— Supplied data —
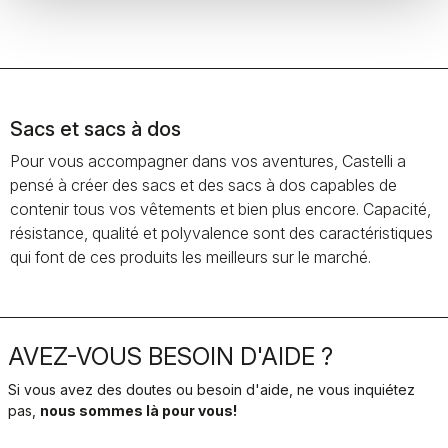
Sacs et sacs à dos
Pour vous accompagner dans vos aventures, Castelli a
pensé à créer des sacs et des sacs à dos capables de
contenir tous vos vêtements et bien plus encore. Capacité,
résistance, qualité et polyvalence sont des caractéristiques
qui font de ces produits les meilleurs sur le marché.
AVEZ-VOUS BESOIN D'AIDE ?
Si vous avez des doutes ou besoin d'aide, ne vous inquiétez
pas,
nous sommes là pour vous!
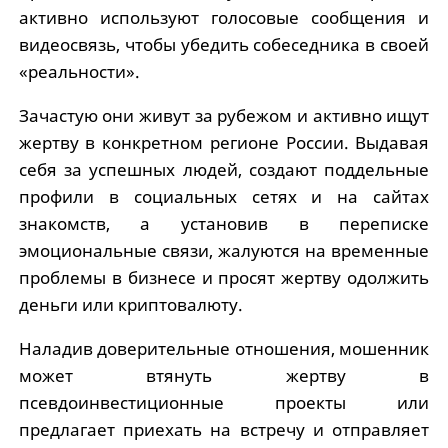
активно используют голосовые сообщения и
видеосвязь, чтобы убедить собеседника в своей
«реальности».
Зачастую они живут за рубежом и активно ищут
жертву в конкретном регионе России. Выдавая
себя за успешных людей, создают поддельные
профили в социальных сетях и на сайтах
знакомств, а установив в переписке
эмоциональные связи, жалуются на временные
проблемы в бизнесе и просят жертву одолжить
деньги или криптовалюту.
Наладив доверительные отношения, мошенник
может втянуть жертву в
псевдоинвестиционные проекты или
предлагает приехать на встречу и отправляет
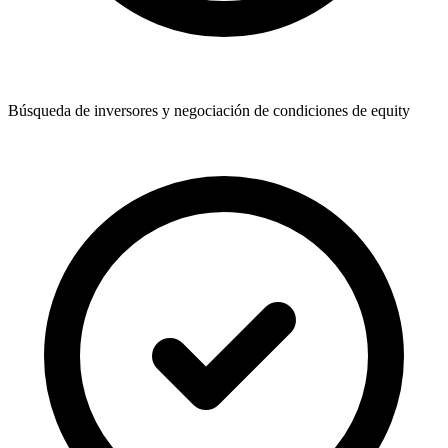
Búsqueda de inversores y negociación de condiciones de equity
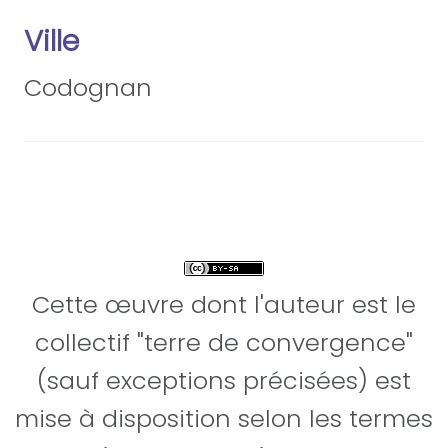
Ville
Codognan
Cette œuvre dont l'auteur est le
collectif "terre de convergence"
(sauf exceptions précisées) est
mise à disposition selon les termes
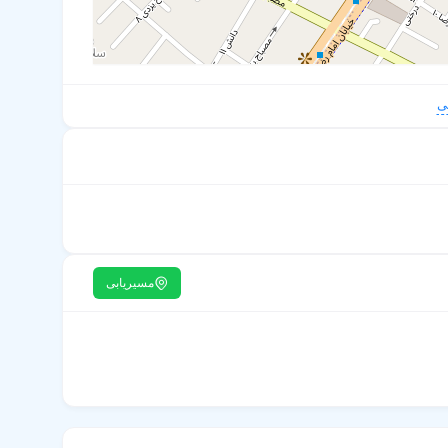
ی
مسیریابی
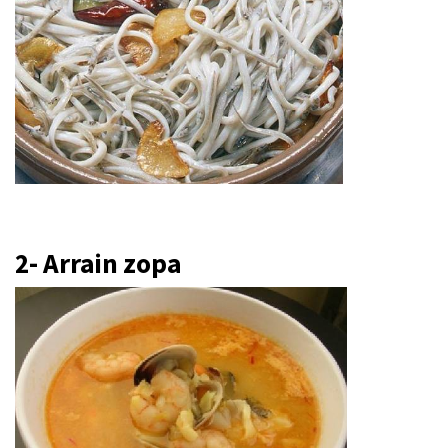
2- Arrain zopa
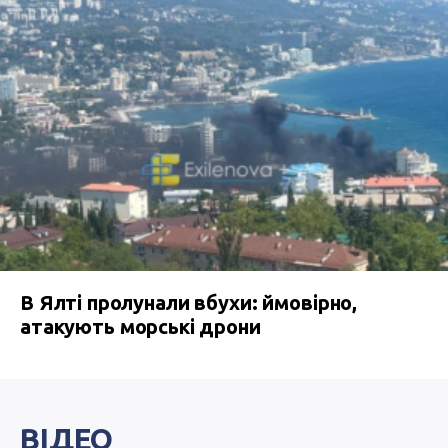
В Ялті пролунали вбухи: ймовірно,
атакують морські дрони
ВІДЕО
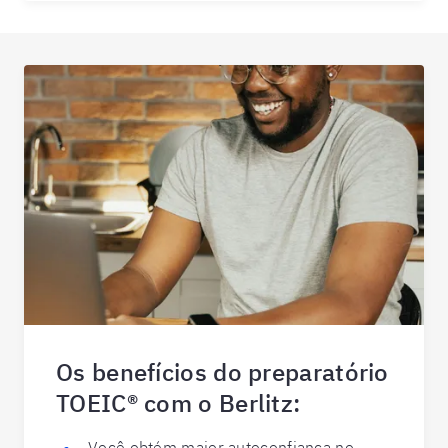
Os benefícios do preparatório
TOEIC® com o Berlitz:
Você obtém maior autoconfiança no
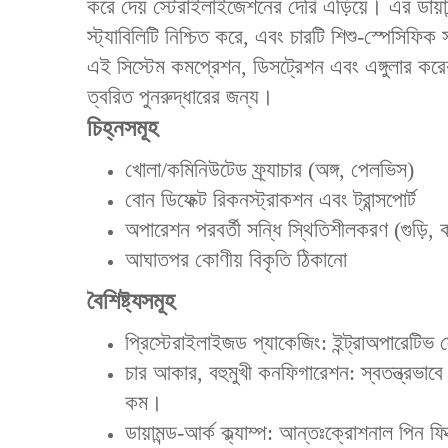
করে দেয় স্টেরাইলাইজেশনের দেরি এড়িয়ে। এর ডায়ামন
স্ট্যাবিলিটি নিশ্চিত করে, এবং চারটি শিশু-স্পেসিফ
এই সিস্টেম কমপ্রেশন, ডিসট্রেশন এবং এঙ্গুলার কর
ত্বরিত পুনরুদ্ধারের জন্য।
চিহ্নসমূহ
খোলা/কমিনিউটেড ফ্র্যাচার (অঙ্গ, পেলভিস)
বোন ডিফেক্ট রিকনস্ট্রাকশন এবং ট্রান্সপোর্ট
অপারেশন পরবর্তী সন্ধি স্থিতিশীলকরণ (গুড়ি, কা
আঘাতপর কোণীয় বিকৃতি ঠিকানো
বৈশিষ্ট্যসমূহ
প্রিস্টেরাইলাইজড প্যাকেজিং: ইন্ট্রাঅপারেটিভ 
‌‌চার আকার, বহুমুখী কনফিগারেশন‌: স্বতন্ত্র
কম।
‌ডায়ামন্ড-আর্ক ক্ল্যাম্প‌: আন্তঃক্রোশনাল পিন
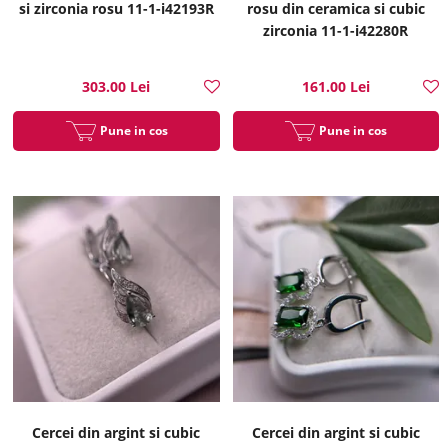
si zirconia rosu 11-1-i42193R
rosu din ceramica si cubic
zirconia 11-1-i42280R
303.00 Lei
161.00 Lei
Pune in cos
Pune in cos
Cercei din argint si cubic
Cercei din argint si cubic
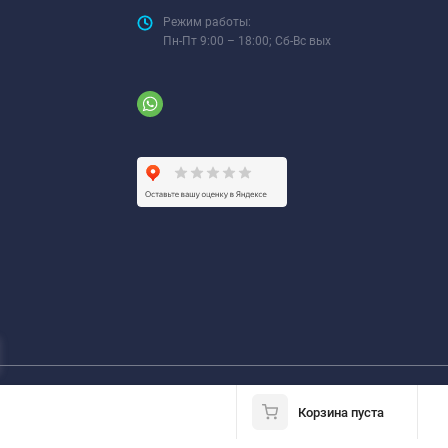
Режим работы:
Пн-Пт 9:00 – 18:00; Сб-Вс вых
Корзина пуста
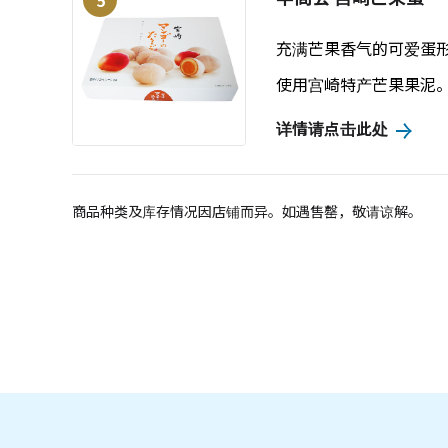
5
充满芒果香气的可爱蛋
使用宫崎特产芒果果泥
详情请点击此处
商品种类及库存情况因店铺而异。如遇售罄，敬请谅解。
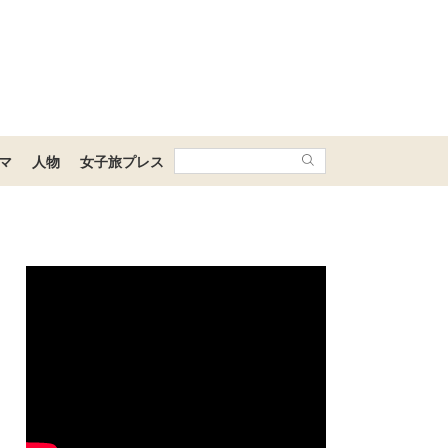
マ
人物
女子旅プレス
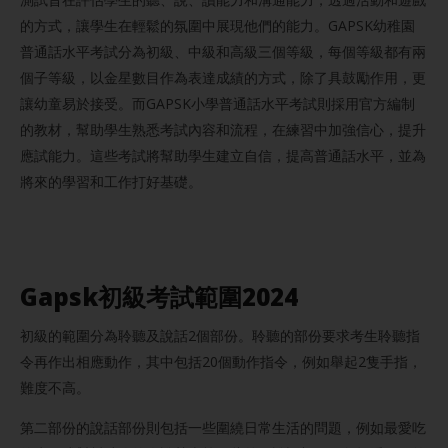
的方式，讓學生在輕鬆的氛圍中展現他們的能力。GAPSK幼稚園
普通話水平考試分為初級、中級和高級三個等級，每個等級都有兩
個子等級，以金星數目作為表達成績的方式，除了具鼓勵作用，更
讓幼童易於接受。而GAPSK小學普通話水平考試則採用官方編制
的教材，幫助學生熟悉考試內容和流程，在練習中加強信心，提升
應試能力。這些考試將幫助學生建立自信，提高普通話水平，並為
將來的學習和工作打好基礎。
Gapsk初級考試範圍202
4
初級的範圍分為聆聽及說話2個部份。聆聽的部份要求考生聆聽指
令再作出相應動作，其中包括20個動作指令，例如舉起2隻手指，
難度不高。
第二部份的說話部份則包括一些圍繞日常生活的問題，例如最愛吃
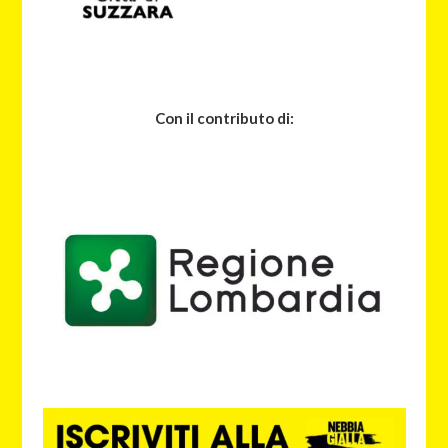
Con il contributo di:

* * *

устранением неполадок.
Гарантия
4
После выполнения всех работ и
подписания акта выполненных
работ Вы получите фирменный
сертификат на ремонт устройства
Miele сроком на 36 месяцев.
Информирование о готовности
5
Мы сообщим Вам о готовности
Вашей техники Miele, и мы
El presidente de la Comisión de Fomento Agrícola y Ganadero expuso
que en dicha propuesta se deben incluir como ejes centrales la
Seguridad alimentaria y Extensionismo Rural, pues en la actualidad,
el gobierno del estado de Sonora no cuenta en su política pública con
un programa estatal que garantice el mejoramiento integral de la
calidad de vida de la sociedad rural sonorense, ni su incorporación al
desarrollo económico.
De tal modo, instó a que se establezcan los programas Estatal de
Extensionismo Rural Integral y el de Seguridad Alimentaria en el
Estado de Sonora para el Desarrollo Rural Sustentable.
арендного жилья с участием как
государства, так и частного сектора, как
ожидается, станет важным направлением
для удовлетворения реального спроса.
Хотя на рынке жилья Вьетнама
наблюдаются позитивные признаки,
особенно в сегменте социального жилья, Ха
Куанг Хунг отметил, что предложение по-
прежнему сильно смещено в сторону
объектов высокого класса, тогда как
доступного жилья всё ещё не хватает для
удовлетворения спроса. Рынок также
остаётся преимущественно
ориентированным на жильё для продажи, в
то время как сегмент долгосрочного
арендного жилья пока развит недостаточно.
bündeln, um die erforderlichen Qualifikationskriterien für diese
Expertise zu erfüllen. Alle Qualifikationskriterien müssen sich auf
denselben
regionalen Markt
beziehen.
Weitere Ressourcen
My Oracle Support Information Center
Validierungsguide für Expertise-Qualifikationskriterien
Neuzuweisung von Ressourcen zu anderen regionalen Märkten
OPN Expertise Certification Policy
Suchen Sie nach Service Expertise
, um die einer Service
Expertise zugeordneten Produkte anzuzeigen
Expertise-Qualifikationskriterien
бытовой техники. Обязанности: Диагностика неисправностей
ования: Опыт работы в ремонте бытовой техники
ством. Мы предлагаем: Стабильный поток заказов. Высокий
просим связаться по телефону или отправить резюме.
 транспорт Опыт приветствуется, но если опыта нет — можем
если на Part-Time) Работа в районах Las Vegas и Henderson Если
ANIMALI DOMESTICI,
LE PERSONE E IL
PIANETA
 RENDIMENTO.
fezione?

* * *

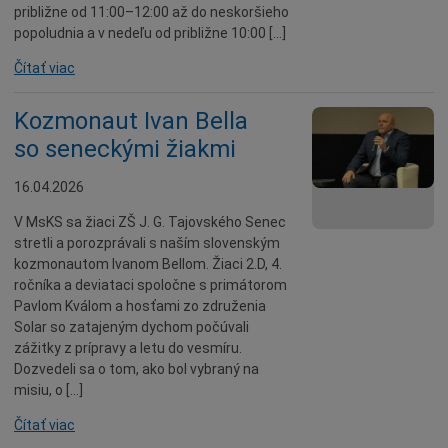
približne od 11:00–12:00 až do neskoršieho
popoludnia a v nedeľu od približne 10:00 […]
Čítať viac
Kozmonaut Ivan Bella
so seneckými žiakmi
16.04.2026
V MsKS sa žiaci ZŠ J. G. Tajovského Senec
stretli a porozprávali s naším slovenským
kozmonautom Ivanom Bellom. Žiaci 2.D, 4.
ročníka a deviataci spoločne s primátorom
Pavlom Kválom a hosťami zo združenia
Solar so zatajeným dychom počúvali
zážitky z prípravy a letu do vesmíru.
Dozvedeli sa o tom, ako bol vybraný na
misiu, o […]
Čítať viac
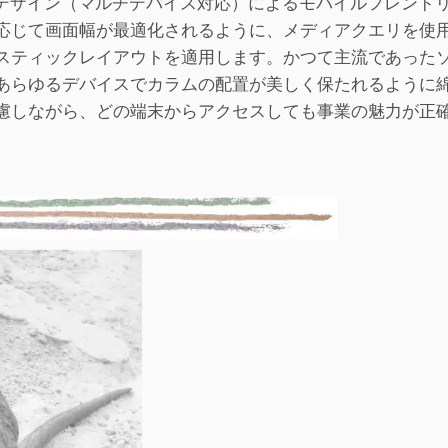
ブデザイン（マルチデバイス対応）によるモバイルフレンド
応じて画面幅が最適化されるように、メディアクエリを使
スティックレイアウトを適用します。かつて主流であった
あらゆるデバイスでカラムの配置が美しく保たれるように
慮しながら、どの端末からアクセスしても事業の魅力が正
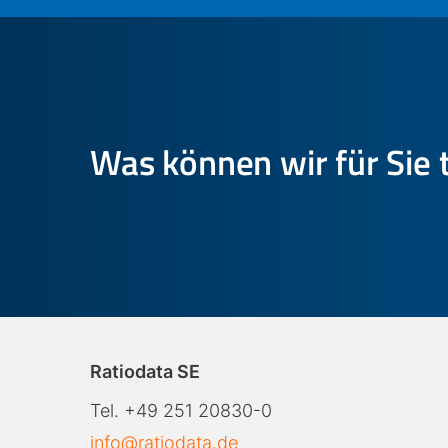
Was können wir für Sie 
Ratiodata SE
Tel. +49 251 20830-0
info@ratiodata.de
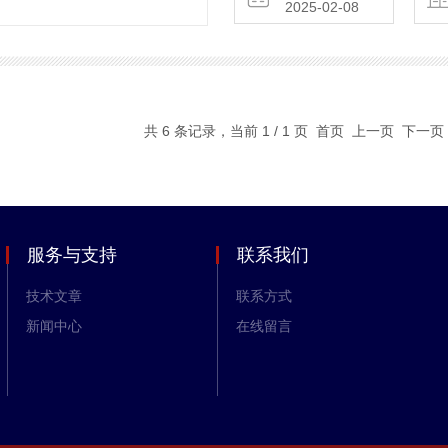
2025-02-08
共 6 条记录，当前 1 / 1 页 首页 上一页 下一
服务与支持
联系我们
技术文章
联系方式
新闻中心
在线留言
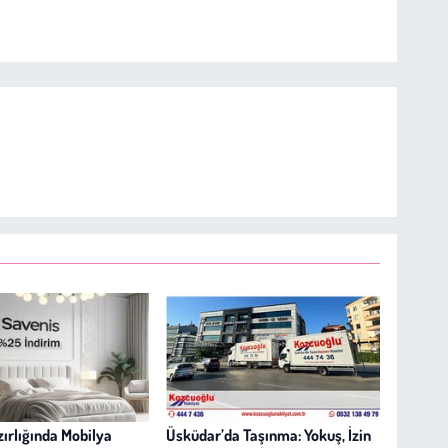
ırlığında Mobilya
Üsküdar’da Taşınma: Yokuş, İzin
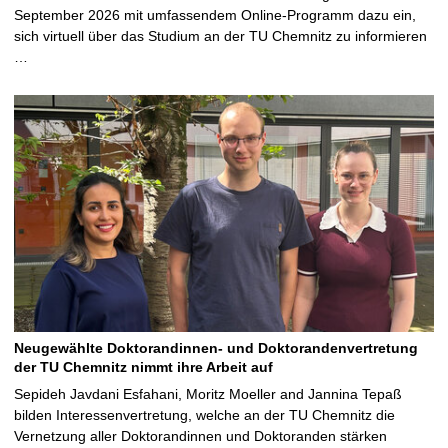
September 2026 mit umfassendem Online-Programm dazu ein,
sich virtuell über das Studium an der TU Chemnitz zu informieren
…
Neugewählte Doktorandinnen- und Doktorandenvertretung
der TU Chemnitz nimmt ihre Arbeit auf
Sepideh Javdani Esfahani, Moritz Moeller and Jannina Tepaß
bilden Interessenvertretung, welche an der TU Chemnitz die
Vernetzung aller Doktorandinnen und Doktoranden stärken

— What is expected —
Reproduce the listing above only between the lines holding "Sacs et sacs à dos" and "знакомств, а установив в переписке", inclusive. Every line must match exactly, and pictures are dropped.

— Your solution —
Sacs et sacs à dos
Pour vous accompagner dans vos aventures, Castelli a
pensé à créer des sacs et des sacs à dos capables de
contenir tous vos vêtements et bien plus encore. Capacité,
résistance, qualité et polyvalence sont des caractéristiques
qui font de ces produits les meilleurs sur le marché.
AVEZ-VOUS BESOIN D'AIDE ?
Si vous avez des doutes ou besoin d'aide, ne vous inquiétez
pas,
nous sommes là pour vous!
активно используют голосовые сообщения и
видеосвязь, чтобы убедить собеседника в своей
«реальности».
Зачастую они живут за рубежом и активно ищут
жертву в конкретном регионе России. Выдавая
себя за успешных людей, создают поддельные
профили в социальных сетях и на сайтах
знакомств, а установив в переписке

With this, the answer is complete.